PROMPT:
Set down exactly the lines in the records below that run from the line with "plastique de la" to the line with "peut également contribuer", inclusive, and nothing more.

*** SUPPLIED RECORDS Section Begins ***

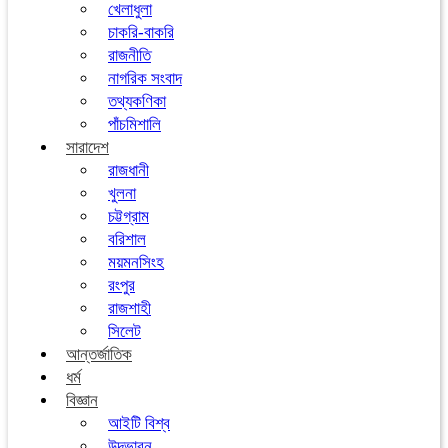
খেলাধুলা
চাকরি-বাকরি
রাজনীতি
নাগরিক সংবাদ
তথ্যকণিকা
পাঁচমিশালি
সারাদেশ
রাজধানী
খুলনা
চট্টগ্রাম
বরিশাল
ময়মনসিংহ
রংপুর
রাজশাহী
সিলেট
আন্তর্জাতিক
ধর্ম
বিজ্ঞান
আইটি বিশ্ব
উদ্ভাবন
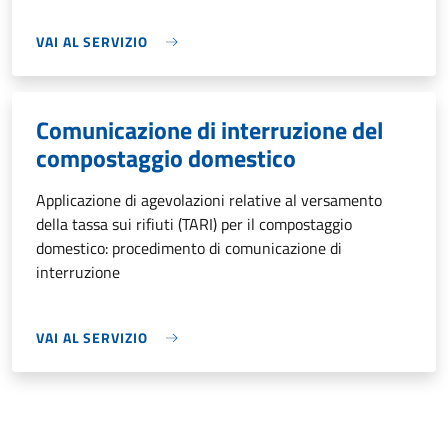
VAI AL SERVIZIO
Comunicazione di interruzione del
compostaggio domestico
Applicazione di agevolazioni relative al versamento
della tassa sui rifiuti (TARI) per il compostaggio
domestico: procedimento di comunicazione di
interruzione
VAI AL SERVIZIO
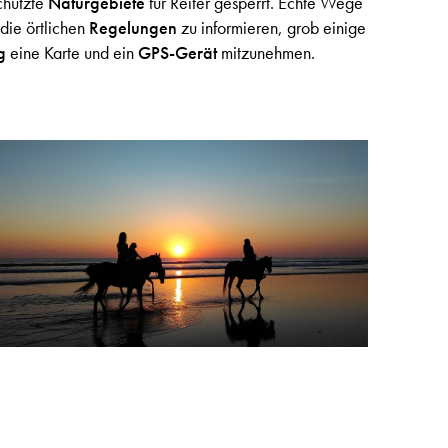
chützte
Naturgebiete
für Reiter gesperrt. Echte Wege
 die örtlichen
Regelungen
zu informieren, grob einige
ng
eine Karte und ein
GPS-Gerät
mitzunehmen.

*** SUPPLIED RECORDS Section Ends ***
*** SUPPLIED RECORDS Section Begins ***

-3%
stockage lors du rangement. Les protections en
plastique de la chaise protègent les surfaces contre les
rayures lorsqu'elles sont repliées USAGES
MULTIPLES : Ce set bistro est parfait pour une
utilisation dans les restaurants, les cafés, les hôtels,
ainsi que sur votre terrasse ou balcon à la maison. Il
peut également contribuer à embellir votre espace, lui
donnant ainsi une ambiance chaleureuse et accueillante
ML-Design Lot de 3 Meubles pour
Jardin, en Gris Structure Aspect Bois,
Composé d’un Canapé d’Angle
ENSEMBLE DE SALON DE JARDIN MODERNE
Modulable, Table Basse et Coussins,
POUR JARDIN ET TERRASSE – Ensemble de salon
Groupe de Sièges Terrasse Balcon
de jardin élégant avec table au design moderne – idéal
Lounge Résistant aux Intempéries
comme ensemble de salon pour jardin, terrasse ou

*** SUPPLIED RECORDS Section Ends ***
*** SUPPLIED RECORDS Section Begins ***

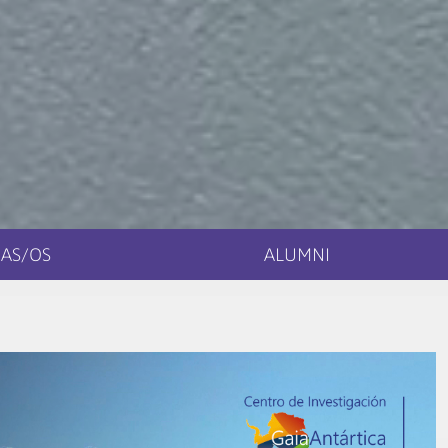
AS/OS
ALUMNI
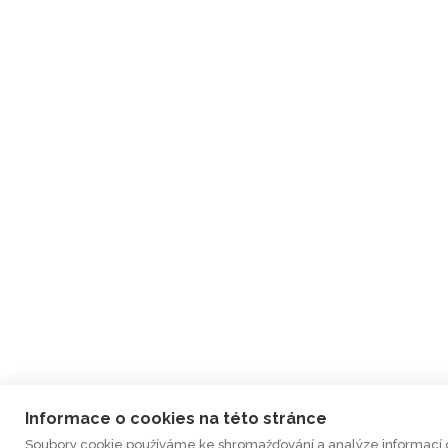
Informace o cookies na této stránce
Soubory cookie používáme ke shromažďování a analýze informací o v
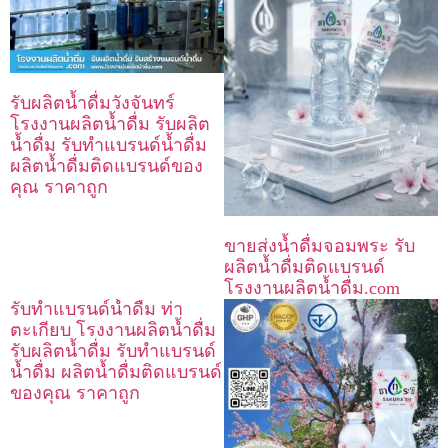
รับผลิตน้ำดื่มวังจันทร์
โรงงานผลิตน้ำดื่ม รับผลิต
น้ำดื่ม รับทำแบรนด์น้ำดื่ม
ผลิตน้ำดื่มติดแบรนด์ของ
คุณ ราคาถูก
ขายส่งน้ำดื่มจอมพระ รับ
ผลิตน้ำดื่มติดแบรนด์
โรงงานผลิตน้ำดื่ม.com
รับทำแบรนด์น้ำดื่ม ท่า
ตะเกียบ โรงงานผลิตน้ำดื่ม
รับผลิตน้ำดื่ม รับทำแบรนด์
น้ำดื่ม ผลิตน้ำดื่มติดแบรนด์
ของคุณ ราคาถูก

*** SUPPLIED RECORDS Section Ends ***

WRITTEN RESPONSE:
plastique de la chaise protègent les surfaces contre les
rayures lorsqu'elles sont repliées USAGES
MULTIPLES : Ce set bistro est parfait pour une
utilisation dans les restaurants, les cafés, les hôtels,
ainsi que sur votre terrasse ou balcon à la maison. Il
peut également contribuer à embellir votre espace, lui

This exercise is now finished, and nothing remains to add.